• [DATA]
################

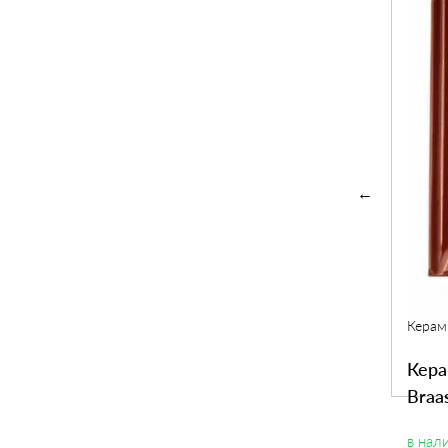
Керамическая черепица Braas
Керамическая черепица
Braas Изумруд
Керам
в наличии
Кера
Отзывов
(0)
Braa
529
2
Купить
грн
/м
в нал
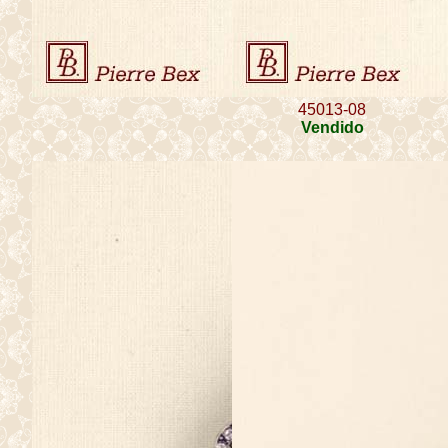
45013-08
Vendido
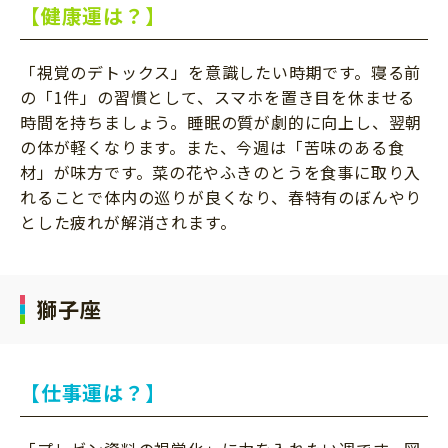
【健康運は？】
「視覚のデトックス」を意識したい時期です。寝る前
の「1件」の習慣として、スマホを置き目を休ませる
時間を持ちましょう。睡眠の質が劇的に向上し、翌朝
の体が軽くなります。また、今週は「苦味のある食
材」が味方です。菜の花やふきのとうを食事に取り入
れることで体内の巡りが良くなり、春特有のぼんやり
とした疲れが解消されます。
獅子座
【仕事運は？】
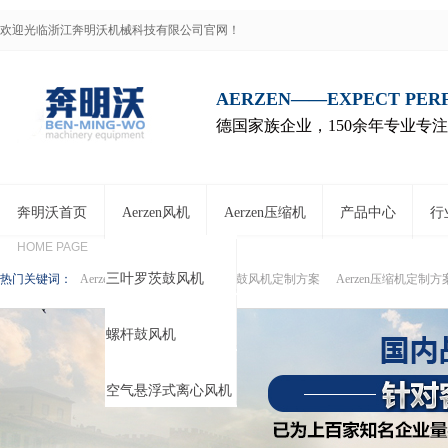
欢迎光临浙江奔明沃机械科技有限公司官网！
AERZEN——EXPECT PE
德国家族企业，150余年专业专
奔明沃首页
Aerzen风机
Aerzen压缩机
产品中心
行
HOME PAGE
三叶罗茨鼓风机
热门关键词：
Aerzen压缩机代理商
Aerzen鼓风机定制方案
Aerzen压缩机定制方
螺杆鼓风机
风机
空气悬浮式离心风机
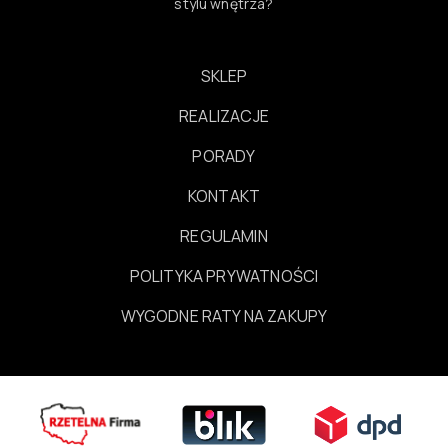
stylu wnętrza?
SKLEP
REALIZACJE
PORADY
KONTAKT
REGULAMIN
POLITYKA PRYWATNOŚCI
WYGODNE RATY NA ZAKUPY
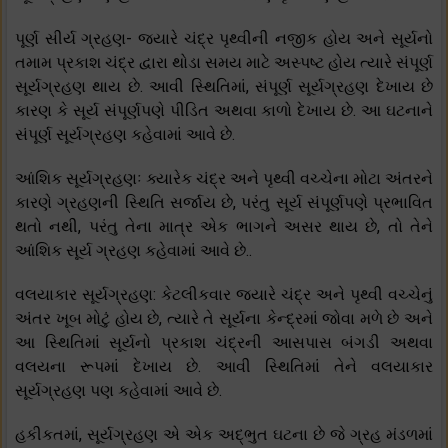
પૂર્ણ સીર્ય ગ્રહણ- જ્યારે ચંદ્ર પૃથ્વીની નજીક હોય અને સૂર્યનો
તમામ પ્રકાશ ચંદ્ર દ્વારા થોડા સમય માટે અસ્પષ્ટ હોય ત્યારે સંપૂર્ણ
સૂર્યગ્રહણ થાય છે. આવી સ્થિતિમાં, સંપૂર્ણ સૂર્યગ્રહણ દેખાય છે
કારણ કે સૂર્ય સંપૂર્ણપણે પીડિત અથવા કાળો દેખાય છે. આ ઘટનાને
સંપૂર્ણ સૂર્યગ્રહણ કહેવામાં આવે છે.
આંશિક સૂર્યગ્રહણઃ ક્યારેક ચંદ્ર અને પૃથ્વી વચ્ચેના મોટા અંતરને
કારણે ગ્રહણની સ્થિતિ સર્જાય છે, પરંતુ સૂર્ય સંપૂર્ણપણે પ્રભાવિત
થતો નથી, પરંતુ તેના માત્ર એક ભાગને અસર થાય છે, તો તેને
આંશિક સૂર્ય ગ્રહણ કહેવામાં આવે છે..
વલયાકાર સૂર્યગ્રહણ: કેટલીકવાર જ્યારે ચંદ્ર અને પૃથ્વી વચ્ચેનું
અંતર ખૂબ મોટું હોય છે, ત્યારે તે સૂર્યના કેન્દ્રમાં જોવા મળે છે અને
આ સ્થિતિમાં સૂર્યનો પ્રકાશ ચંદ્રની આસપાસ બંગડી અથવા
વલયના રૂપમાં દેખાય છે. આવી સ્થિતિમાં તેને વલયાકાર
સૂર્યગ્રહણ પણ કહેવામાં આવે છે.
હકીકતમાં, સૂર્યગ્રહણ એ એક અદ્ભુત ઘટના છે જે ગ્રહ મંડળમાં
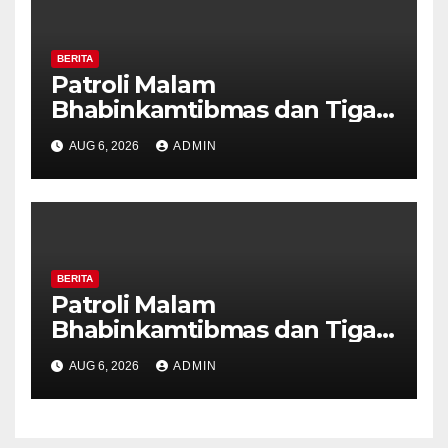
BERITA
Patroli Malam
Bhabinkamtibmas dan Tiga
Pilar Kelurahan Ungaran
AUG 6, 2026
ADMIN
Perkuat Kamtibmas, Warga
Diajak Aktifkan Ronda
BERITA
Patroli Malam
Bhabinkamtibmas dan Tiga
Pilar Kelurahan Ungaran
AUG 6, 2026
ADMIN
Perkuat Kamtibmas, Warga
Diajak Aktifkan Ronda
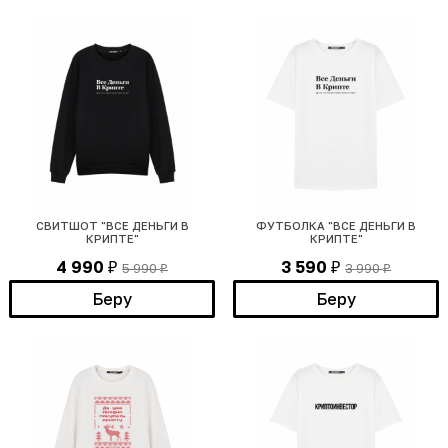
СВИТШОТ "ВСЕ ДЕНЬГИ В
ФУТБОЛКА "ВСЕ ДЕНЬГИ В
КРИПТЕ"
КРИПТЕ"
4 990
3 590
5 990
3 990
₽
₽
₽
₽
Беру
Беру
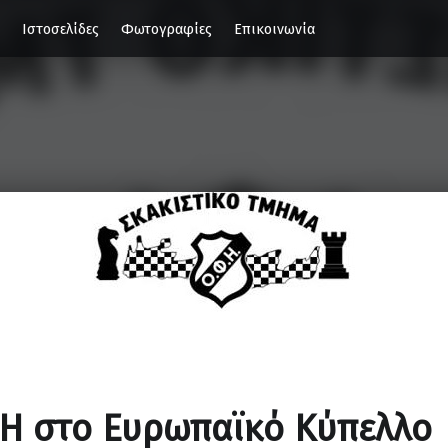
Ιστοσελίδες
Φωτογραφίες
Επικοινωνία
Η στο Ευρωπαϊκό Κύπελλο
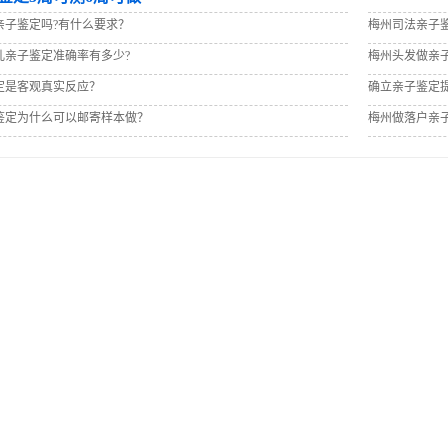
亲子鉴定吗?有什么要求？
梅州司法亲子
儿亲子鉴定准确率有多少?
梅州头发做亲
定是客观真实反应？
确立亲子鉴定
鉴定为什么可以邮寄样本做？
梅州做落户亲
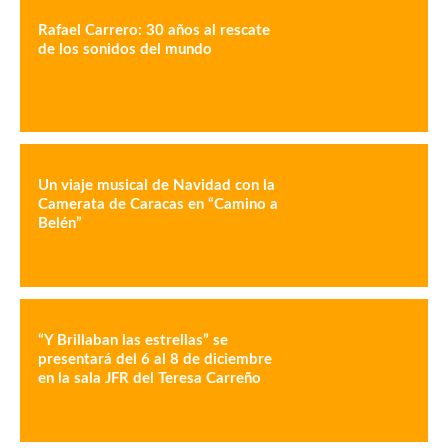
Rafael Carrero: 30 años al rescate
de los sonidos del mundo
Un viaje musical de Navidad con la
Camerata de Caracas en “Camino a
Belén”
“Y Brillaban las estrellas” se
presentará del 6 al 8 de diciembre
en la sala JFR del Teresa Carreño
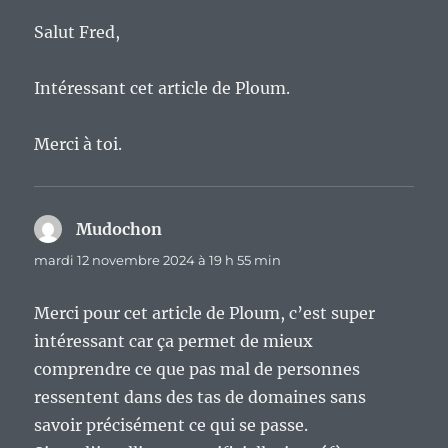
Salut Fred,
Intéressant cet article de Ploum.
Merci à toi.
Mudochon
dit :
mardi 12 novembre 2024 à 19 h 55 min
Merci pour cet article de Ploum, c’est super
intéressant car ça permet de mieux
comprendre ce que pas mal de personnes
ressentent dans des tas de domaines sans
savoir précisément ce qui se passe.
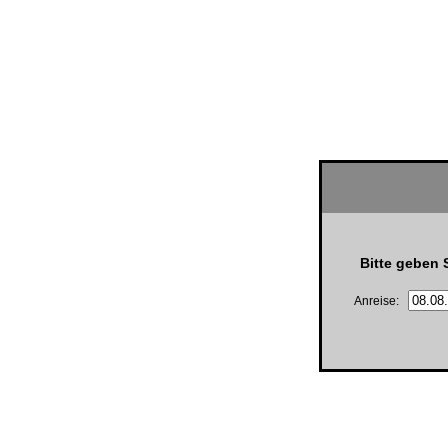
Bitte geben 
Anreise:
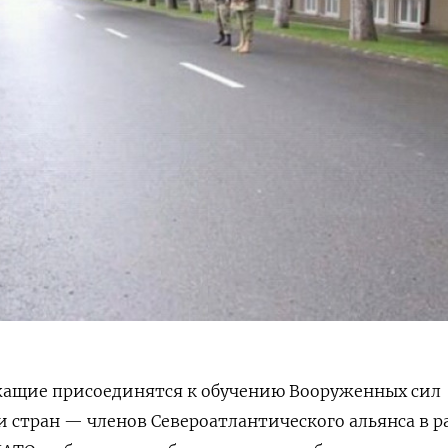
жащие присоединятся к обучению Вооруженных сил
 стран — членов Североатлантического альянса в р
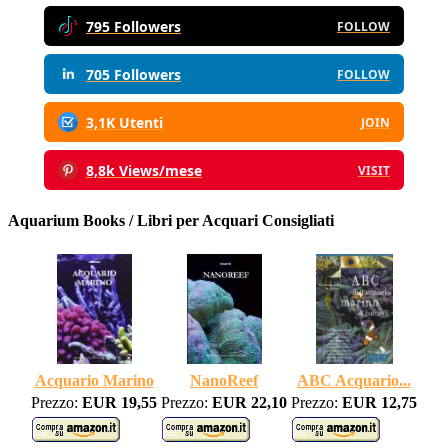
795 Followers
FOLLOW
705 Followers
FOLLOW
3,1K Utenti
JOIN
8,8k Views/mese
VISIT
Aquarium Books / Libri per Acquari Consigliati
Acquario Marino
NanoReef
ABC Acquario...
Prezzo:
EUR 19,55
Prezzo:
EUR 22,10
Prezzo:
EUR 12,75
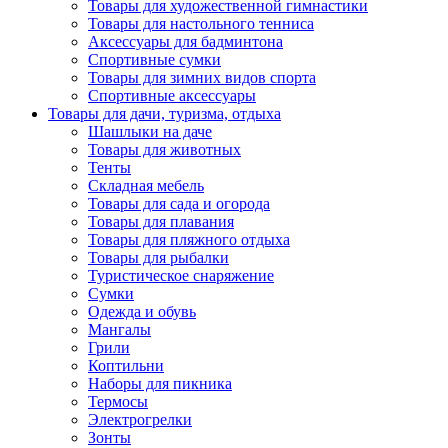
Товары для художественной гимнастики
Товары для настольного тенниса
Аксессуары для бадминтона
Спортивные сумки
Товары для зимних видов спорта
Спортивные аксессуары
Товары для дачи, туризма, отдыха
Шашлыки на даче
Товары для животных
Тенты
Складная мебель
Товары для сада и огорода
Товары для плавания
Товары для пляжного отдыха
Товары для рыбалки
Туристическое снаряжение
Сумки
Одежда и обувь
Мангалы
Грили
Коптильни
Наборы для пикника
Термосы
Электрогрелки
Зонты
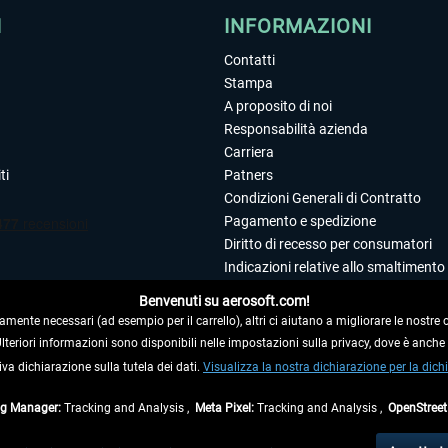
I
INFORMAZIONI
Contatti
Stampa
A proposito di noi
Responsabilità azienda
Carriera
ti
Patners
Condizioni Generali di Contratto
Pagamento e spedizione
Diritto di recesso per consumatori
Indicazioni relative allo smaltimento 
Dichiarazione sulla tutela dei dati
Benvenuti su aerosoft.com!
Editoriale
amente necessari (ad esempio per il carrello), altri ci aiutano a migliorare le nostre of
 Ulteriori informazioni sono disponibili nelle impostazioni sulla privacy, dove è anch
iva dichiarazione sulla tutela dei dati.
 DAL CONTRATTO
Visualizza la nostra dichiarazione per la dichi
ag Manager:
Tracking and Analysis ,
Meta Pixel:
Tracking and Analysis ,
OpenStree
ti al netto di Iva e
spese di spedizione
ed eventualmente le spese di spedizione, se n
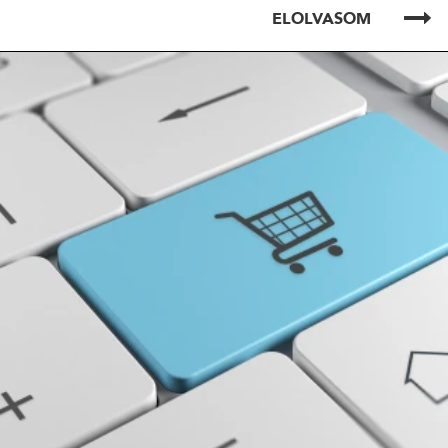
ELOLVASOM
ELOLVASOM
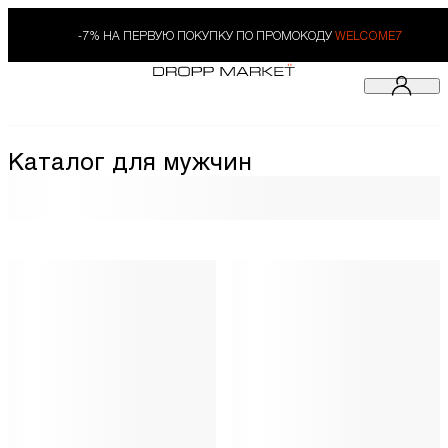
-7% НА ПЕРВУЮ ПОКУПКУ ПО ПРОМОКОДУ
WELCOME7
Каталог для мужчин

################

• [WORK INSTRUCTION] Reproduce exactly the lines from the one containing "ti al netto di Iva e" through the last line of the records, both included, leaving out every picture.

• [SOLUTION FOR THIS TASK]
ti al netto di Iva e
spese di spedizione
ed eventualmente le spese di spedizione, se n
ELOLVASOM
ELOLVASOM
-7% НА ПЕРВУЮ ПОКУПКУ ПО ПРОМОКОДУ
WELCOME7
Каталог для мужчин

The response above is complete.